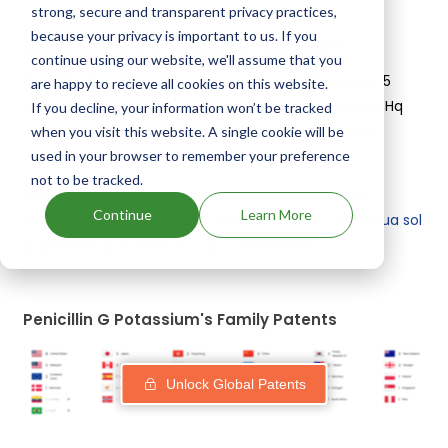
strong, secure and transparent privacy practices,
because your privacy is important to us. If you
About Veterinary Penicillin G Potassium
continue using our website, we'll assume that you
Penicillin G Potassium is used in drugs marketed by 5
are happy to recieve all cookies on this website.
different companies:
Zoetis Inc, Huvepharma Eood, Hq
If you decline, your information won’t be tracked
Specialty Pharma Corp, Quo Vademus Llc, Bimeda
when you visit this website. A single cookie will be
Animal Health Ltd
.
used in your browser to remember your preference
not to be tracked.
Other drugs containing Penicillin G Potassium are:
Continue
Learn More
Penicillin g potassium, usp
,
Solu pen
,
R pen
,
Penaqua sol
g, penicillin g potassium, usp
+ see more
Penicillin G Potassium's Family Patents
Unlock Global Patents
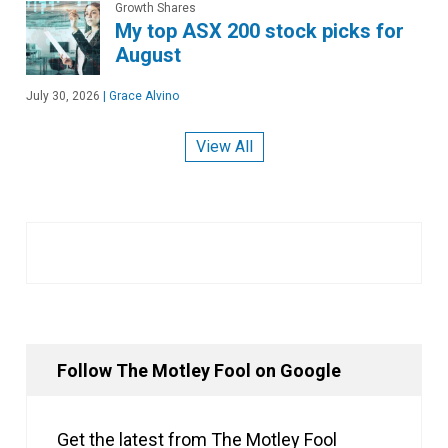
Growth Shares
My top ASX 200 stock picks for
August
July 30, 2026
|
Grace Alvino
View All
Follow The Motley Fool on Google
Get the latest from The Motley Fool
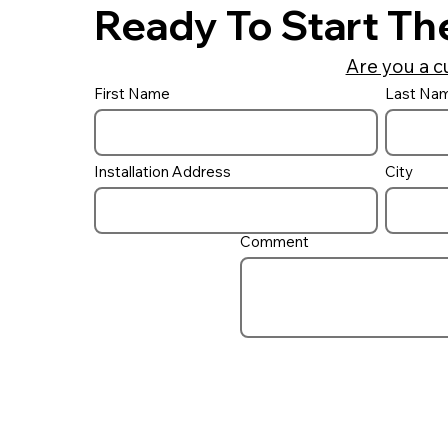
Ready To Start Th
Are you a c
First Name
Last Na
Installation Address
City
Comment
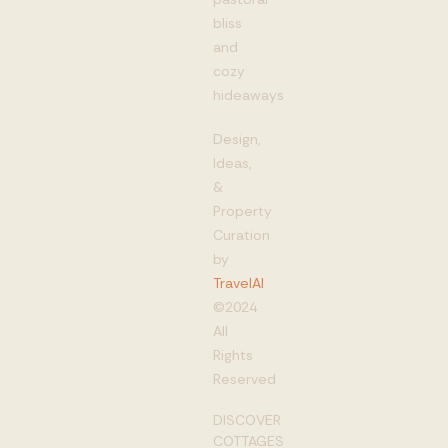
bliss
and
cozy
hideaways
Design,
Ideas,
&
Property
Curation
by
TravelAI
©2024
All
Rights
Reserved
DISCOVER
COTTAGES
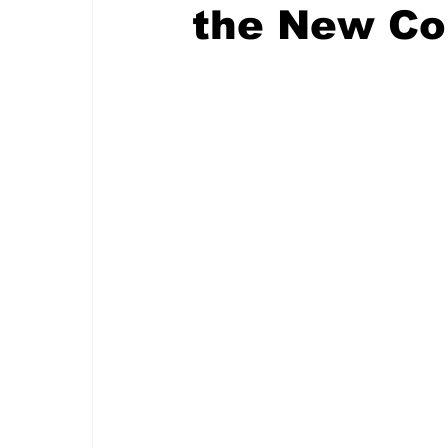
the New Co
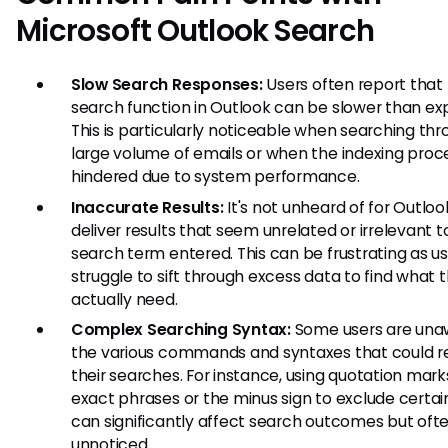
Microsoft Outlook Search
Slow Search Responses:
Users often report that
search function in Outlook can be slower than ex
This is particularly noticeable when searching thr
large volume of emails or when the indexing proce
hindered due to system performance.
Inaccurate Results:
It's not unheard of for Outloo
deliver results that seem unrelated or irrelevant t
search term entered. This can be frustrating as u
struggle to sift through excess data to find what 
actually need.
Complex Searching Syntax:
Some users are una
the various commands and syntaxes that could r
their searches. For instance, using quotation mark
exact phrases or the minus sign to exclude certa
can significantly affect search outcomes but oft
unnoticed.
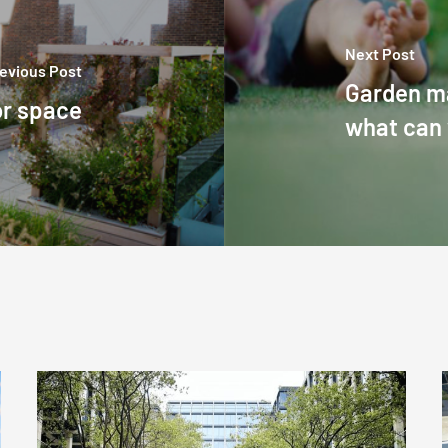
Next Post
evious Post
Garden m
or space
what can
Commercial
grounds
and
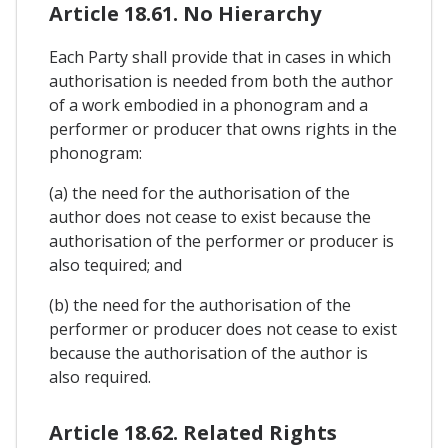
Article 18.61. No Hierarchy
Each Party shall provide that in cases in which
authorisation is needed from both the author
of a work embodied in a phonogram and a
performer or producer that owns rights in the
phonogram:
(a) the need for the authorisation of the
author does not cease to exist because the
authorisation of the performer or producer is
also tequired; and
(b) the need for the authorisation of the
performer or producer does not cease to exist
because the authorisation of the author is
also required.
Article 18.62. Related Rights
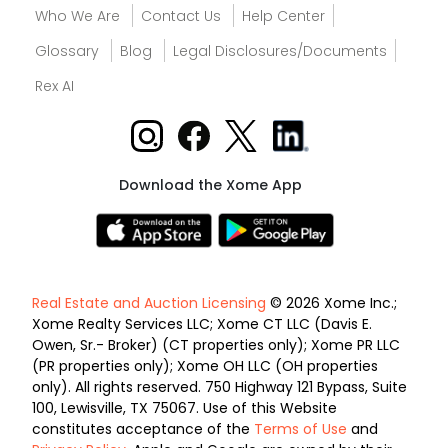
Who We Are
Contact Us
Help Center
Glossary
Blog
Legal Disclosures/Documents
Rex AI
Download the Xome App
Real Estate and Auction Licensing
© 2026 Xome Inc.;
Xome Realty Services LLC; Xome CT LLC (Davis E.
Owen, Sr.- Broker) (CT properties only); Xome PR LLC
(PR properties only); Xome OH LLC (OH properties
only). All rights reserved. 750 Highway 121 Bypass, Suite
100, Lewisville, TX 75067. Use of this Website
constitutes acceptance of the
Terms of Use
and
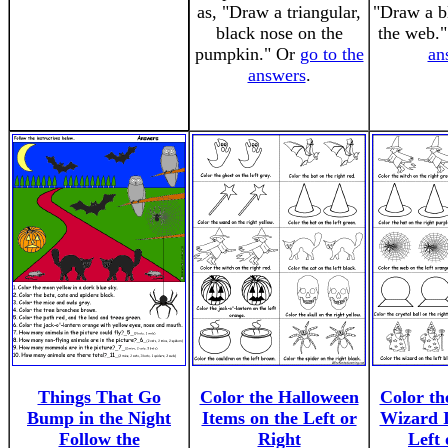
as, "Draw a triangular,
"Draw a bl
black nose on the
the web.
pumpkin." Or
go to the
an
answers
.
Things That Go
Color the Halloween
Color th
Bump in the Night
Items on the Left or
Wizard I
Follow the
Right
Left 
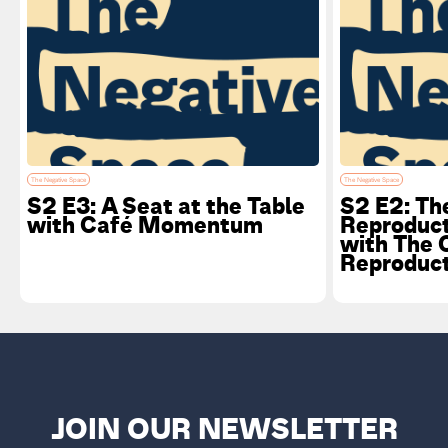
The Negative Space
The Negative Space
S2 E3: A Seat at the Table
S2 E2: The
with Café Momentum
Reproduc
with The 
Reproduct
JOIN OUR NEWSLETTER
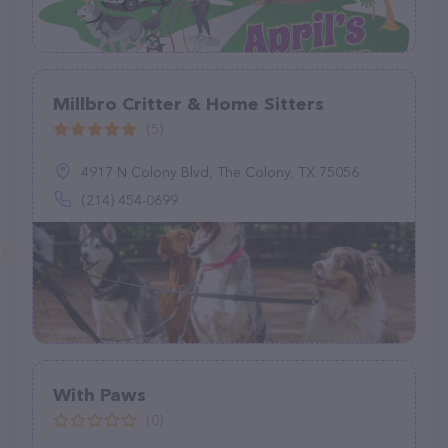
Millbro Critter & Home Sitters
(5)
4917 N Colony Blvd, The Colony, TX 75056
(214) 454-0699
With Paws
(0)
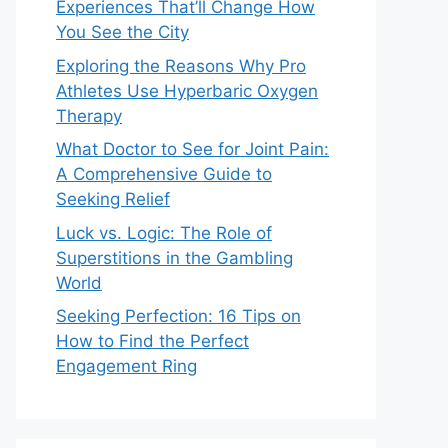
Experiences That’ll Change How
You See the City
Exploring the Reasons Why Pro
Athletes Use Hyperbaric Oxygen
Therapy
What Doctor to See for Joint Pain:
A Comprehensive Guide to
Seeking Relief
Luck vs. Logic: The Role of
Superstitions in the Gambling
World
Seeking Perfection: 16 Tips on
How to Find the Perfect
Engagement Ring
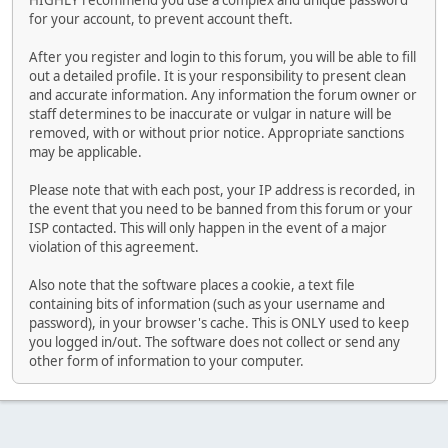
HIGHLY recommend you use a complex and unique password
for your account, to prevent account theft.
After you register and login to this forum, you will be able to fill
out a detailed profile. It is your responsibility to present clean
and accurate information. Any information the forum owner or
staff determines to be inaccurate or vulgar in nature will be
removed, with or without prior notice. Appropriate sanctions
may be applicable.
Please note that with each post, your IP address is recorded, in
the event that you need to be banned from this forum or your
ISP contacted. This will only happen in the event of a major
violation of this agreement.
Also note that the software places a cookie, a text file
containing bits of information (such as your username and
password), in your browser's cache. This is ONLY used to keep
you logged in/out. The software does not collect or send any
other form of information to your computer.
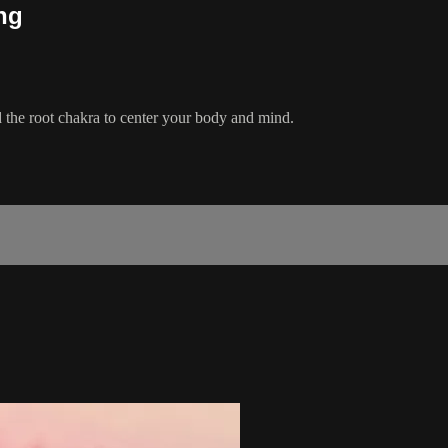
ng
 the root chakra to center your body and mind.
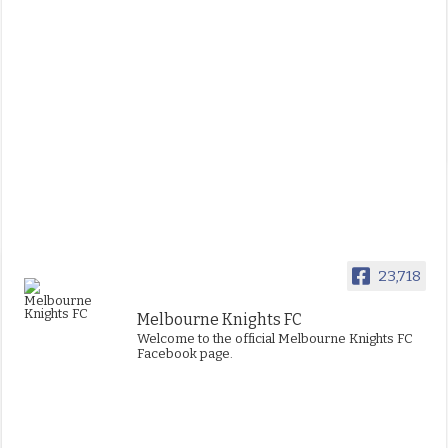
23,718
Melbourne Knights FC
Welcome to the official Melbourne Knights FC
Facebook page.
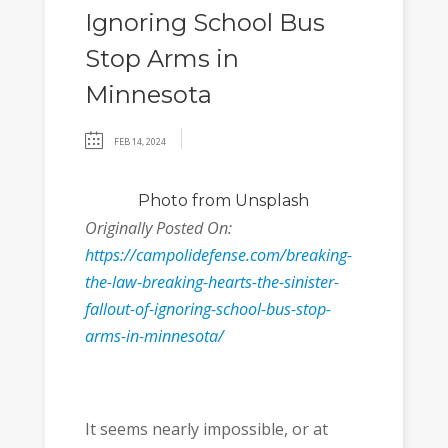
Ignoring School Bus
Stop Arms in
Minnesota
FEB 14, 2024
Photo
from Unsplash
Originally Posted On:
https://campolidefense.com/breaking-
the-law-breaking-hearts-the-sinister-
fallout-of-ignoring-school-bus-stop-
arms-in-minnesota/
It seems nearly impossible, or at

Assignment
Above are entries with pictures among them. Write out exactly the lines from the one containing "used in your" through the one containing "Each Party shall", ends included, and leave those pictures out.

Solution to this exercise
used in your browser to remember your preference
not to be tracked.
Other drugs containing Penicillin G Potassium are:
Continue
Learn More
Penicillin g potassium, usp
,
Solu pen
,
R pen
,
Penaqua sol
g, penicillin g potassium, usp
+ see more
Penicillin G Potassium's Family Patents
Unlock Global Patents
Growth Shares
My top ASX 200 stock picks for
August
July 30, 2026
|
Grace Alvino
View All
Follow The Motley Fool on Google
Get the latest from The Motley Fool
Ready To Start Th
Are you a c
First Name
Last Na
Installation Address
City
Comment
bliss
and
cozy
hideaways
Design,
Ideas,
&
Property
Curation
by
TravelAI
©2024
All
Rights
Reserved
DISCOVER
COTTAGES
the New Co
Microsoft Outlook Search
Slow Search Responses:
Users often report that
search function in Outlook can be slower than ex
This is particularly noticeable when searching thr
large volume of emails or when the indexing proce
hindered due to system performance.
Inaccurate Results:
It's not unheard of for Outloo
deliver results that seem unrelated or irrelevant t
search term entered. This can be frustrating as u
struggle to sift through excess data to find what 
actually need.
Complex Searching Syntax:
Some users are una
the various commands and syntaxes that could r
their searches. For instance, using quotation mark
exact phrases or the minus sign to exclude certa
can significantly affect search outcomes but oft
unnoticed.
Next Post
evious Post
Garden m
or space
what can
Commercial
grounds
and
Article 18.61. No Hierarchy
Each Party shall provide that in cases in which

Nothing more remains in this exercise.